Native Studies prof considers hunger strike

    (Book Sadprasid\The Aquinian)
    (Book Sadprasid\The Aquinian)
    (Book Sadprasid\The Aquinian)

    A dispute over a social work course has Native Studies professor Roland Chrisjohn mulling the idea of a hunger strike.

    “No, I’m not talking about my fast until I’m sure myself that it’s a fast,” said Chrisjohn in an email to The Aquinian.

    A social media post, made by a colleague of Chrisjohn, surfaced last week, citing the professor’s concerns about the university’s direction for the class. It said the professor has been on a hunger strike since Feb.1 because he was asked to teach a research methodology course but later “his signed contract was summarily declared null.”

    The same post was also emailed to department members.  The university said a grievance process with the faculty association has been going on for weeks, but they weren’t aware of the latest action until the social media post surfaced.

    “To my knowledge Dr. Chrisjohn has not been in contact with the university administration,” said university spokesman, Jeffrey Carleton. “From the university’s perspective, the concern is not from an academic freedom or a historical or a long-standing grievance. It relates to teaching course content that was reviewed and approved by Senate.”

    The social work course is required for students to complete the program. The university said the professor now teaching it has met the requirements to teach the course and has previously taught it. But Carleton did not specify what those requirements are.
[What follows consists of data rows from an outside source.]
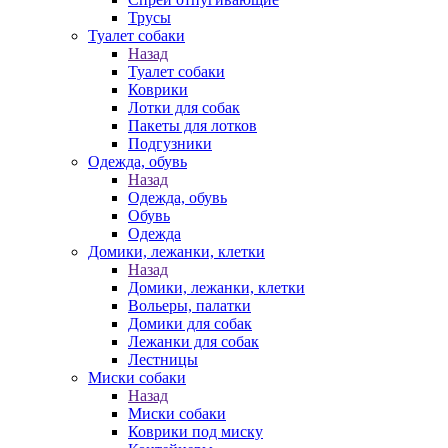
Трусы
Туалет собаки
Назад
Туалет собаки
Коврики
Лотки для собак
Пакеты для лотков
Подгузники
Одежда, обувь
Назад
Одежда, обувь
Обувь
Одежда
Домики, лежанки, клетки
Назад
Домики, лежанки, клетки
Вольеры, палатки
Домики для собак
Лежанки для собак
Лестницы
Миски собаки
Назад
Миски собаки
Коврики под миску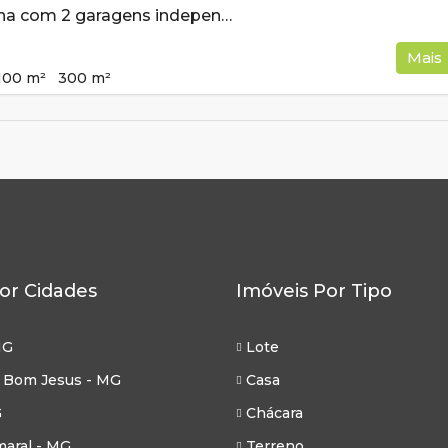
Casa de esquina com 2 garagens independentes e 300m² de construção a venda em Cambui MG
Mais
100
m²
300
m²
or Cidades
Imóveis Por Tipo
MG
Lote
 Bom Jesus - MG
Casa
G
Chácara
aral - MG
Terreno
    A group of students are backing the professor. The group plans on circulating a petition supporting Chrisjohn, after a press release expected sometime this week.

    “Due to the nullification of a binding contract by the university, Dr. Chrisjohn has decided to take up a hunger strike as a means to raise awareness to the ongoing breach of academic freedoms the university has committed against him,” wrote Lauran Hass, a student whose organizing the petition. “Students of Dr. Chrisjohn have become concerned that the university has not taken this situation seriously. We urge St. Thomas University to take note of this ongoing plight, as we do not wish to see our beloved professor suffer any longer.”

    The social media post by his colleague mentioned past grievances between him and the university. In the 2012-2013 school year, D’Arcy Vermette, a native studies professor, took issue with the creation of the Aboriginal Resource Centre in 2012. By the end of the 2013 school year, Vermette resigned his position and took a position at the University of Alberta law school.

    That same year Andrea Bear-Nicholas’s term as endowed chair came to an end. She had been at St. Thomas since 1993. Chrisjohn has been at the university since 1998 and, according to the social media post, has taken issue with the university on other issues throughout the years.

    “The issues several years back were formally investigated and resolved. From the university’s perspective we will be focusing on the current issue,” said Carleton.